«Con un sólo talento puedes también ser glorioso. Porque no serás más pobre que la viuda de las dos moneditas, ni más rudo que Pedro y Juan, que eran ignorantes y no conocían las letras. Y, sin embargo, por haber dado muestras de su fervor y por haberlo hecho todo en interés común, alcanzaron el cielo.

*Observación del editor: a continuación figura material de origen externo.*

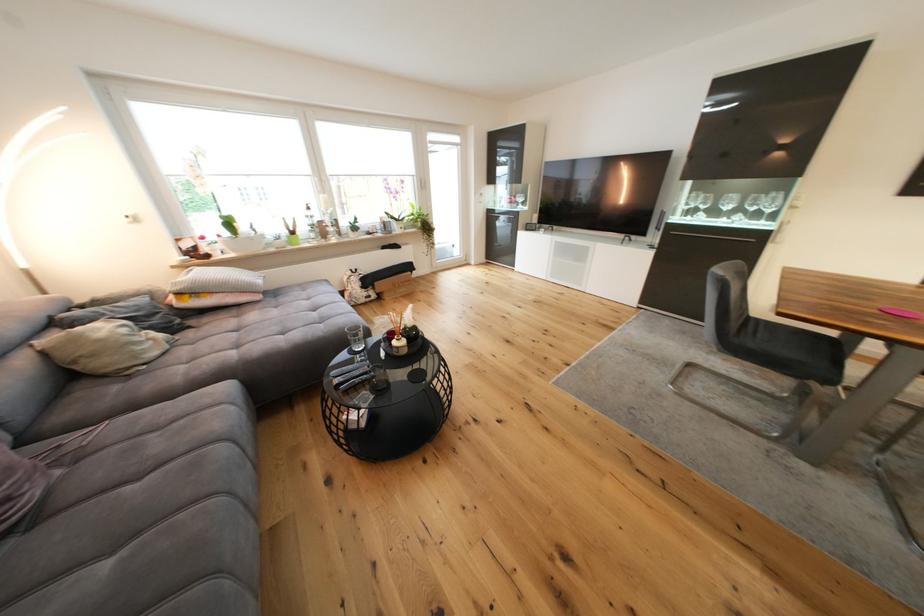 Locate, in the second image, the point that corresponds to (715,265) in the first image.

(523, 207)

Porque nada es tan grato a Dios como que vivamos en interés de todos. Si Él nos dio palabra, y manos, y pies, y fuerza corporal, y razón, y prudencia, es porque quiere que de todo nos valgamos para nuestra propia salvación y para el aprovechamiento de nuestro prójimo. Así, la palabra no sólo nos sirve para entonarle a Él himnos y acciones de gracias, sino también para enseñar y exhortar a nuestros hermanos. Y si para esto la empleamos, imitamos al Señor; si para lo contrario, al diablo»[1].
[1] San Juan Crisóstomo, Homilías sobre san Mateo 78,3 (trad. en: Obras de San Juan Crisóstomo. Homilías sobre el Evangelio de San Mateo, Madrid, La Editorial Católica, 1955, vol. II, p. 559 [BAC 146]). Juan Crisóstomo -nació hacia 344-354-, afamado rétor y fino exegeta, primero asceta y monje; luego, diácono y presbítero en Antioquía; después obispo de Constantinopla (año 398). Aquí su seriedad de reformador y también su falta de tacto le llevaron a serios conflictos con obispos y con la corte imperial. Depuesto y desterrado, sus tribulaciones y muerte (14.09.407) en el exilio fueron una dolorosa prueba martirial para él y para el sector de la comunidad eclesial que se le mantuvo fiel. Su afamada elocuencia le valió el título de “Crisóstomo”, es decir: “Boca de Oro”, que le fue dado en el siglo VI.